• [About this task]:
Every line from the top of the records through the one bearing "info@ezze-living.com.au" is to be reproduced exactly, and pictures are to be left out.

+++++

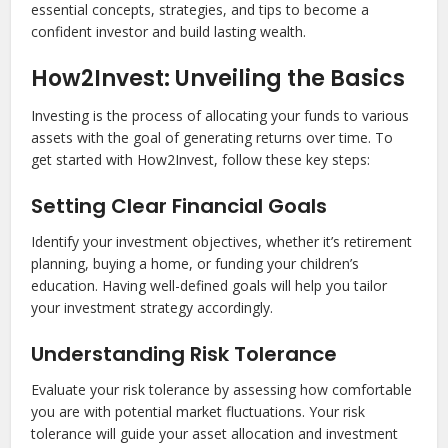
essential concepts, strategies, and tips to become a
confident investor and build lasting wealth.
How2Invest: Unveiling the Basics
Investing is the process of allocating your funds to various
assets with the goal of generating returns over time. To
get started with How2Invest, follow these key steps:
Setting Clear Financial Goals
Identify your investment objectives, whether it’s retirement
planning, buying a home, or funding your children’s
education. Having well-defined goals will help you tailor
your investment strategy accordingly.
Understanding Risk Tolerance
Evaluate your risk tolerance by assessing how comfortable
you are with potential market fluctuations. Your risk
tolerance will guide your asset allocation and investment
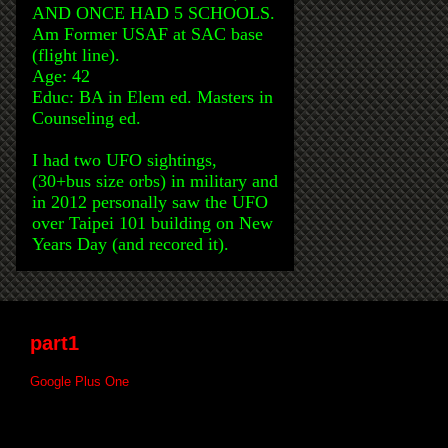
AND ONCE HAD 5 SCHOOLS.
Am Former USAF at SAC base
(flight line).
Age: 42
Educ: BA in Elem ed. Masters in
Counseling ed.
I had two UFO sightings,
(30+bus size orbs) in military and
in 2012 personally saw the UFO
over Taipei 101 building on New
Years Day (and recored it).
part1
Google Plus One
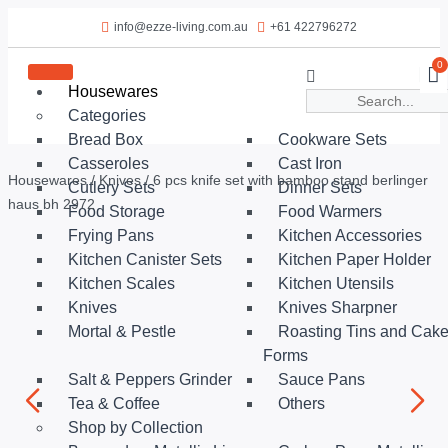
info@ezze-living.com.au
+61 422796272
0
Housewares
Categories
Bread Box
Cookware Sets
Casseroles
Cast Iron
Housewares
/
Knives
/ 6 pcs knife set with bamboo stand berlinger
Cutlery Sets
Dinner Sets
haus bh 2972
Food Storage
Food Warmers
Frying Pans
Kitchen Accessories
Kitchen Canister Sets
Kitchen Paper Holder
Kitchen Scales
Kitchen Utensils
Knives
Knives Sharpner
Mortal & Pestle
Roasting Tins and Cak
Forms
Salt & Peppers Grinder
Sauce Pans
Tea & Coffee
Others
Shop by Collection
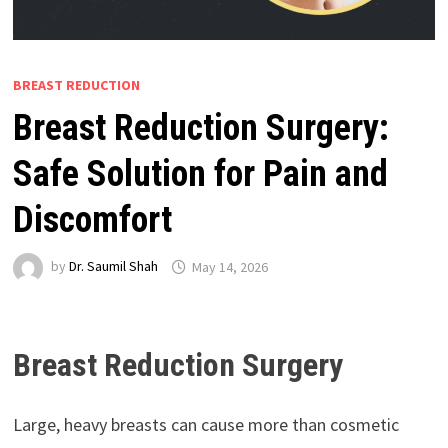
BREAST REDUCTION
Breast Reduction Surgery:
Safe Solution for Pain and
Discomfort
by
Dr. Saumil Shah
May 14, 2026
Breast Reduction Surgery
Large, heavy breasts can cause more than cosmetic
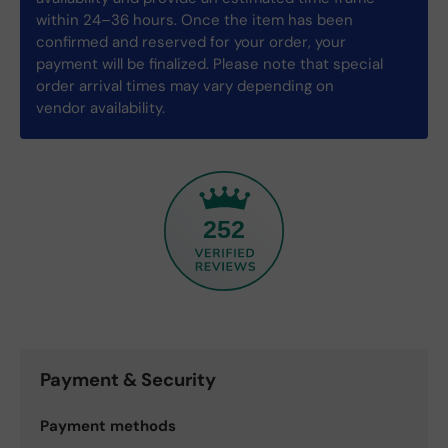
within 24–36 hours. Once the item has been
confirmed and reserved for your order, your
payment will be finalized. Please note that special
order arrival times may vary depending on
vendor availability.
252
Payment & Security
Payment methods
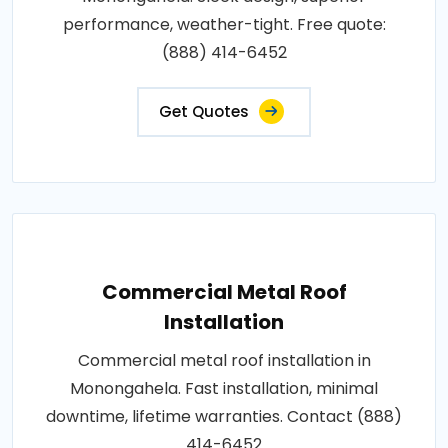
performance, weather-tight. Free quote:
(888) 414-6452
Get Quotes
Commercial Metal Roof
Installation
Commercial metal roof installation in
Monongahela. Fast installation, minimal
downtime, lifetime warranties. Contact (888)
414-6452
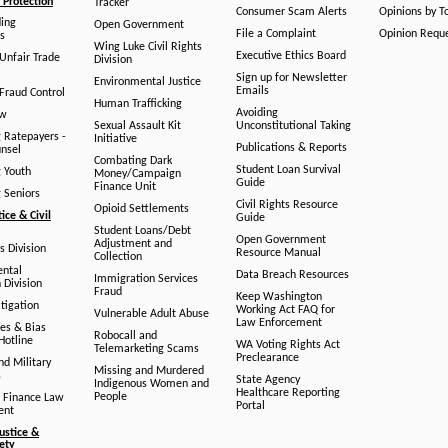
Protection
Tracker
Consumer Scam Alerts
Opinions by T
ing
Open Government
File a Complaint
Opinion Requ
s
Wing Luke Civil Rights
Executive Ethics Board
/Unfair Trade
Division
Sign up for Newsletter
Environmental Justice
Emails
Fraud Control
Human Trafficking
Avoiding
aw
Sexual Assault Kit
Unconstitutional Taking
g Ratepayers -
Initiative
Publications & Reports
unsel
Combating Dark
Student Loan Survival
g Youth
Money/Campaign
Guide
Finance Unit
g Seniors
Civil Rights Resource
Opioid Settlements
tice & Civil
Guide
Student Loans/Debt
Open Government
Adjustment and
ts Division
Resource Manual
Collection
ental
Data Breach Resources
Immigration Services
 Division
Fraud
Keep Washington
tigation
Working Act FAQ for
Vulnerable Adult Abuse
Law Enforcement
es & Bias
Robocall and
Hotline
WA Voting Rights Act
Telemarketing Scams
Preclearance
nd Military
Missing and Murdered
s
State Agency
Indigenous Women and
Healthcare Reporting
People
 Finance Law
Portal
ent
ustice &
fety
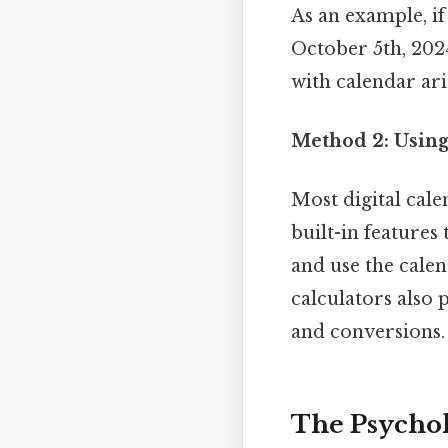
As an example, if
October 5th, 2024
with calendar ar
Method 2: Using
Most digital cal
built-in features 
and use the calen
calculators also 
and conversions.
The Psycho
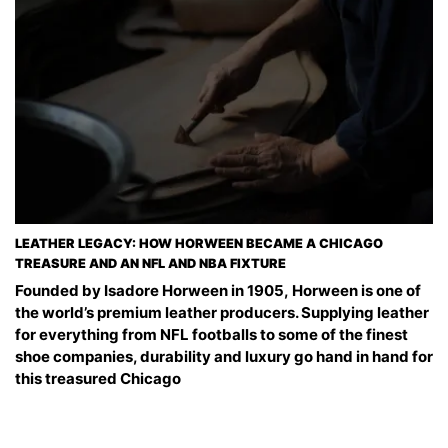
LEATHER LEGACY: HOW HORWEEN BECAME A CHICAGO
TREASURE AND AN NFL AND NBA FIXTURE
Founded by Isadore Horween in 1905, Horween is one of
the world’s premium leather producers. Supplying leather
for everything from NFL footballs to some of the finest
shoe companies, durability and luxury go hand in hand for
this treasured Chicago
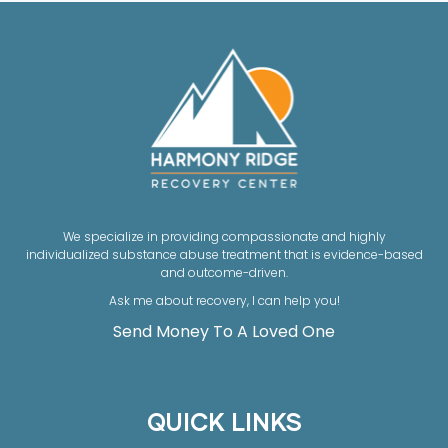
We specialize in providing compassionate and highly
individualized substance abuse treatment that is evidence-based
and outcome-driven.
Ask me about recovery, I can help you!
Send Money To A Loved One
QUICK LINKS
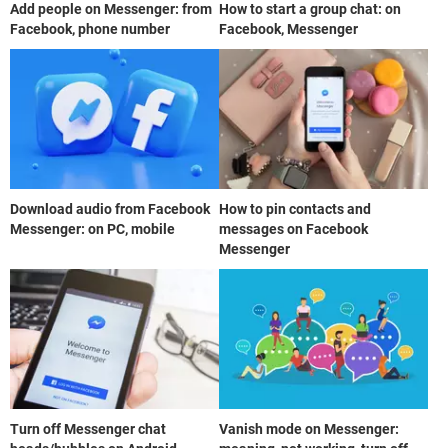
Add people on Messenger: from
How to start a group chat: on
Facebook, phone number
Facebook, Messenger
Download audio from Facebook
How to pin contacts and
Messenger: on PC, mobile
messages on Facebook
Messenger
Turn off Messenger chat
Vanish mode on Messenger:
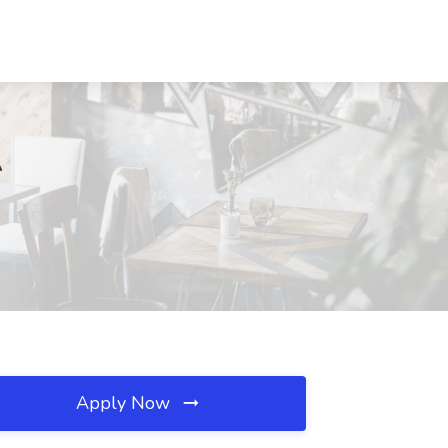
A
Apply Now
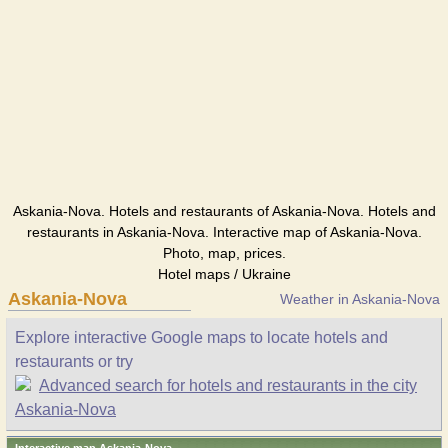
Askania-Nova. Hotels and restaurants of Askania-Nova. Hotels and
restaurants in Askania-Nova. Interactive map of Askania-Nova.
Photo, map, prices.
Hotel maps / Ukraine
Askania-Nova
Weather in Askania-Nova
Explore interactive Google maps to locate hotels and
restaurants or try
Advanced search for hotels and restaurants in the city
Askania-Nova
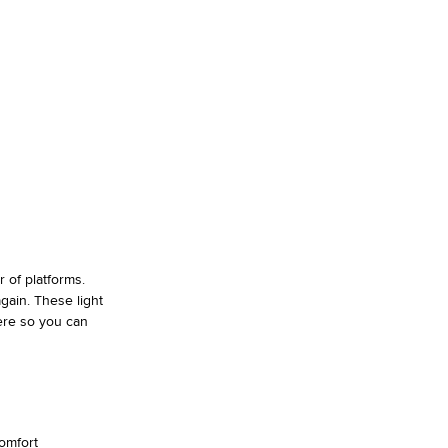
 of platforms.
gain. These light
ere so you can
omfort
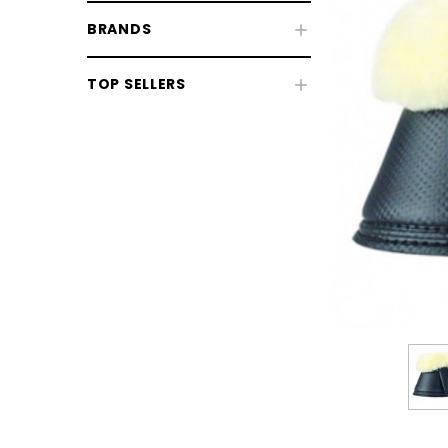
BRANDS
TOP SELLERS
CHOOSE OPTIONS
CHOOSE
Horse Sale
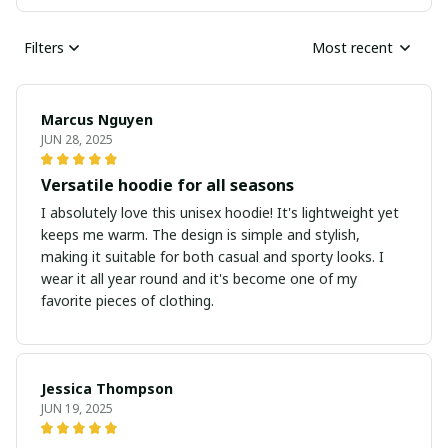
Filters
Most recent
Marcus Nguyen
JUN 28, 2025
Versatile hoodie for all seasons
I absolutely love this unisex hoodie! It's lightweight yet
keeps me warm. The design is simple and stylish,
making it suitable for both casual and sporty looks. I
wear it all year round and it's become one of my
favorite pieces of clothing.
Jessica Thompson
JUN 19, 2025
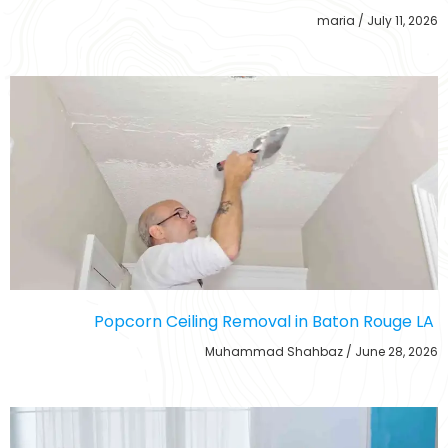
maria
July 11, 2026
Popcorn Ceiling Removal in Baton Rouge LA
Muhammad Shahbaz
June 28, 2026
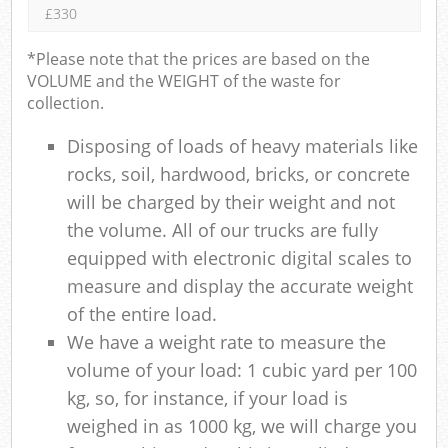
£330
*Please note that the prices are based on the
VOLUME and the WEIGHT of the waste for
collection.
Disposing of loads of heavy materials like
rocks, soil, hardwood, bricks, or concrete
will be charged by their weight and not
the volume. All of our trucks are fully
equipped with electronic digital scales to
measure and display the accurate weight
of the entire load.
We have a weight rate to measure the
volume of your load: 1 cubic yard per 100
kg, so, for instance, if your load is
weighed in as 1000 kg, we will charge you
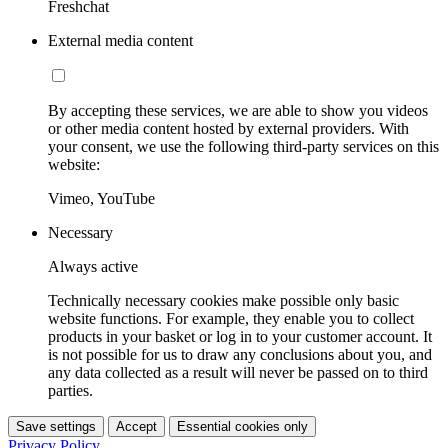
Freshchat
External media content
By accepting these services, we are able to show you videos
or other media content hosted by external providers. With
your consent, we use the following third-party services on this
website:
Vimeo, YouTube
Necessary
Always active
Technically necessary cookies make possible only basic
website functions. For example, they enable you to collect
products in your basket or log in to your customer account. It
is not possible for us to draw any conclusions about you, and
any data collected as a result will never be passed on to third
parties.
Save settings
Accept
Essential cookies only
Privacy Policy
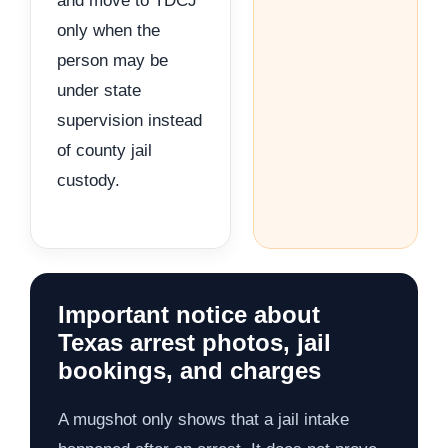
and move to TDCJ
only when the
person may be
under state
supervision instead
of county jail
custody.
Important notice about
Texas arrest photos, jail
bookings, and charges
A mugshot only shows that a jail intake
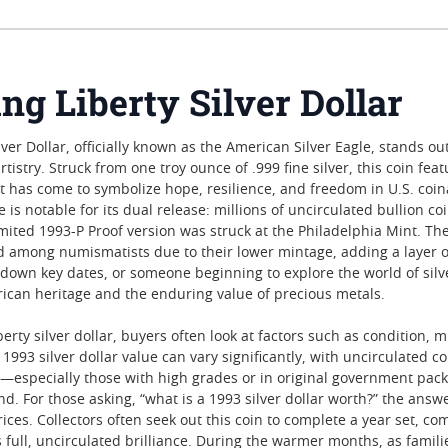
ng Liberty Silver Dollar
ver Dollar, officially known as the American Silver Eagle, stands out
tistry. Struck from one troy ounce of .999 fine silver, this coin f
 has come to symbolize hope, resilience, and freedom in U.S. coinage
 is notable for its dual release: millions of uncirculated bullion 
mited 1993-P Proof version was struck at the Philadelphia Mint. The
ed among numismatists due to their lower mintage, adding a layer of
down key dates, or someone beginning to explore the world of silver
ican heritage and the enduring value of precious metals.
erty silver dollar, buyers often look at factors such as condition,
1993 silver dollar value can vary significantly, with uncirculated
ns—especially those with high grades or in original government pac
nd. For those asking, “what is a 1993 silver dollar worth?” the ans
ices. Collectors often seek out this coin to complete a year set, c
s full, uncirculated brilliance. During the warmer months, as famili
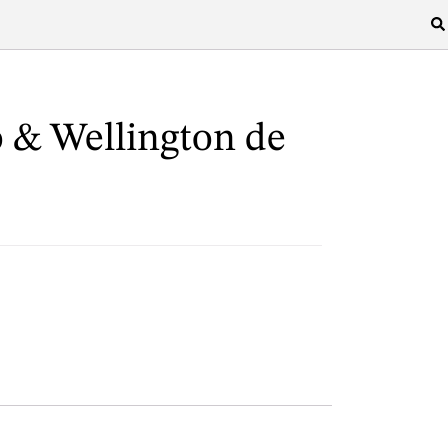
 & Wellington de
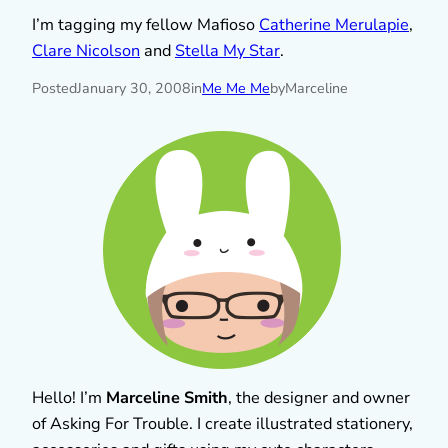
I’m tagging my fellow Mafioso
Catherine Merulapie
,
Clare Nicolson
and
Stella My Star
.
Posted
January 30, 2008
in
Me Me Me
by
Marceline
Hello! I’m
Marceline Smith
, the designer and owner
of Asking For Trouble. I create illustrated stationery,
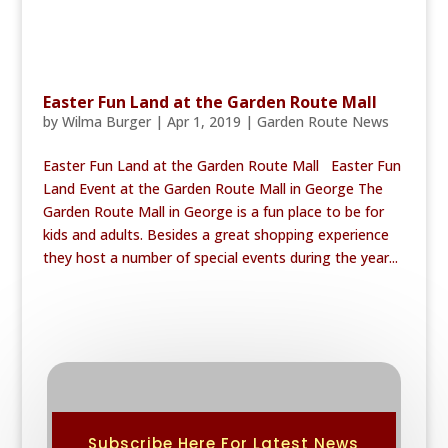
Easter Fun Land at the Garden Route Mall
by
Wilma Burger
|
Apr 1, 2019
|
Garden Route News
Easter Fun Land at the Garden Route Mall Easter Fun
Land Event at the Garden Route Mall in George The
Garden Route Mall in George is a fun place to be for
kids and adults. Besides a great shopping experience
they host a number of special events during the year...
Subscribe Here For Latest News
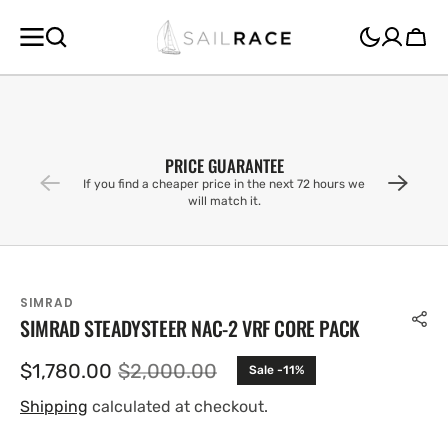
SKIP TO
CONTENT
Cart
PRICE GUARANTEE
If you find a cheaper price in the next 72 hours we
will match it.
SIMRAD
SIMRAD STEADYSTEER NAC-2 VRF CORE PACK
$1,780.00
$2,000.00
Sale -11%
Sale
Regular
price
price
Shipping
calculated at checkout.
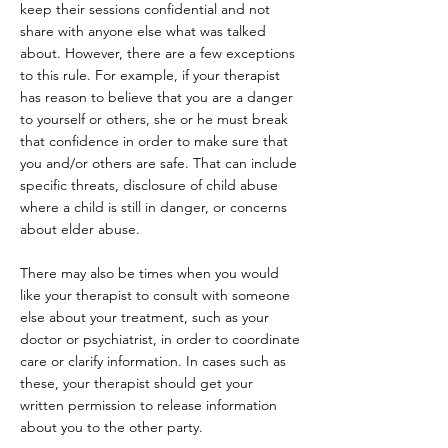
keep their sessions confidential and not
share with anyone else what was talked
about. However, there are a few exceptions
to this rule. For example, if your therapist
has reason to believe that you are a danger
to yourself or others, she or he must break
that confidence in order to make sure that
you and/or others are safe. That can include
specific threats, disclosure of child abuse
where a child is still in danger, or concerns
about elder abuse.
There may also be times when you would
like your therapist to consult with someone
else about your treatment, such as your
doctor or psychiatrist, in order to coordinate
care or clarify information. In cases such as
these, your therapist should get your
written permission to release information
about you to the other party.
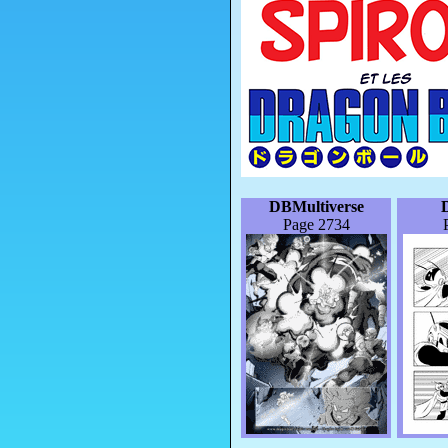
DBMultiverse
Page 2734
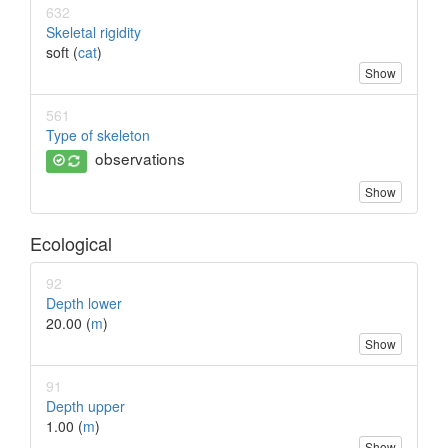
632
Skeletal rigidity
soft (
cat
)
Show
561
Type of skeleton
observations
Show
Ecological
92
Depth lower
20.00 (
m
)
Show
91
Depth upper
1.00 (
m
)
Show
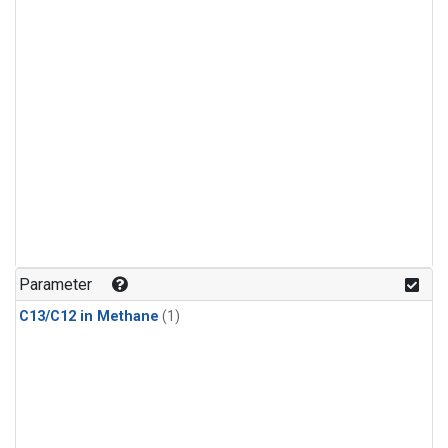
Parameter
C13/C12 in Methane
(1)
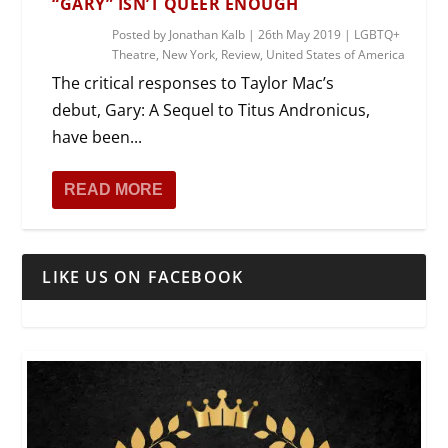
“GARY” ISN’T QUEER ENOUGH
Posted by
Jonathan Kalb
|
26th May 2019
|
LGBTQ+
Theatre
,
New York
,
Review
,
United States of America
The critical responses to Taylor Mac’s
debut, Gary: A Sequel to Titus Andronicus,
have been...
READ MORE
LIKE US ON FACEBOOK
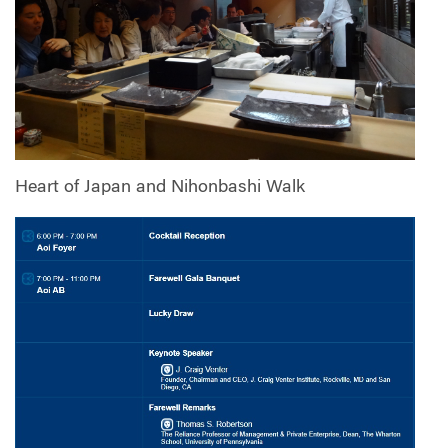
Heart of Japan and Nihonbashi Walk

+++++

• [Exercise response]:
essential concepts, strategies, and tips to become a
confident investor and build lasting wealth.
How2Invest: Unveiling the Basics
Investing is the process of allocating your funds to various
assets with the goal of generating returns over time. To
get started with How2Invest, follow these key steps:
Setting Clear Financial Goals
Identify your investment objectives, whether it’s retirement
planning, buying a home, or funding your children’s
education. Having well-defined goals will help you tailor
your investment strategy accordingly.
Understanding Risk Tolerance
Evaluate your risk tolerance by assessing how comfortable
you are with potential market fluctuations. Your risk
tolerance will guide your asset allocation and investment
AND ONCE HAD 5 SCHOOLS.
Am Former USAF at SAC base
(flight line).
Age: 42
Educ: BA in Elem ed. Masters in
Counseling ed.
I had two UFO sightings,
(30+bus size orbs) in military and
in 2012 personally saw the UFO
over Taipei 101 building on New
Years Day (and recored it).
part1
Google Plus One
info@ezze-living.com.au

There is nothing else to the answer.